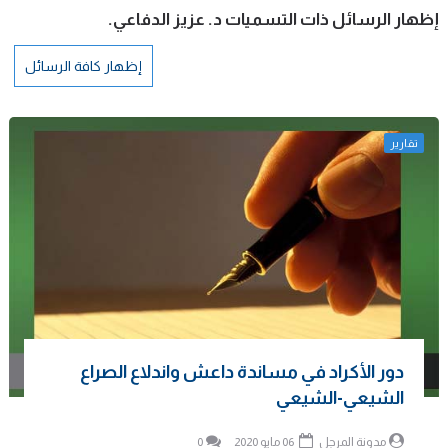
‏إظهار الرسائل ذات التسميات
د. عزيز الدفاعي
.
إظهار كافة الرسائل
تقارير
دور الأكراد في مساندة داعش واندلاع الصراع
الشيعي-الشيعي
مدونة المرجل
06 مايو 2020
0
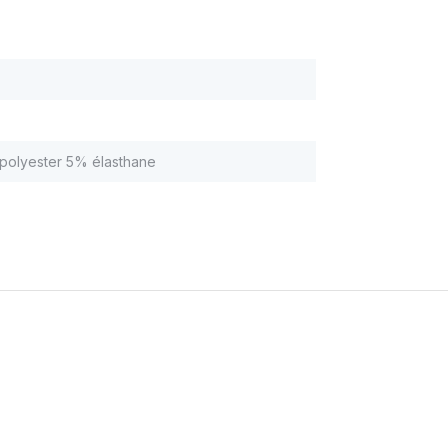
polyester 5% élasthane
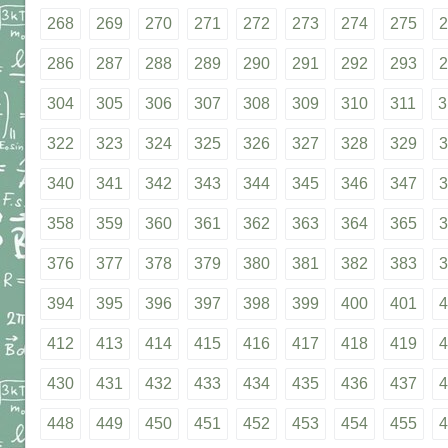
268
269
270
271
272
273
274
275
2
286
287
288
289
290
291
292
293
2
304
305
306
307
308
309
310
311
3
322
323
324
325
326
327
328
329
3
340
341
342
343
344
345
346
347
3
358
359
360
361
362
363
364
365
3
376
377
378
379
380
381
382
383
3
394
395
396
397
398
399
400
401
4
412
413
414
415
416
417
418
419
4
430
431
432
433
434
435
436
437
4
448
449
450
451
452
453
454
455
4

YOUR GOAL:
The answer must be the full listing above, copied exactly, with no pictures in it.

TASK ANSWER:
‏إظهار الرسائل ذات التسميات
د. عزيز الدفاعي
.
إظهار كافة الرسائل
تقارير
دور الأكراد في مساندة داعش واندلاع الصراع
الشيعي-الشيعي
مدونة المرجل
06 مايو 2020
0
polyester 5% élasthane
268
269
270
271
272
273
274
275
2
286
287
288
289
290
291
292
293
2
304
305
306
307
308
309
310
311
3
322
323
324
325
326
327
328
329
3
340
341
342
343
344
345
346
347
3
358
359
360
361
362
363
364
365
3
376
377
378
379
380
381
382
383
3
394
395
396
397
398
399
400
401
4
412
413
414
415
416
417
418
419
4
430
431
432
433
434
435
436
437
4
448
449
450
451
452
453
454
455
4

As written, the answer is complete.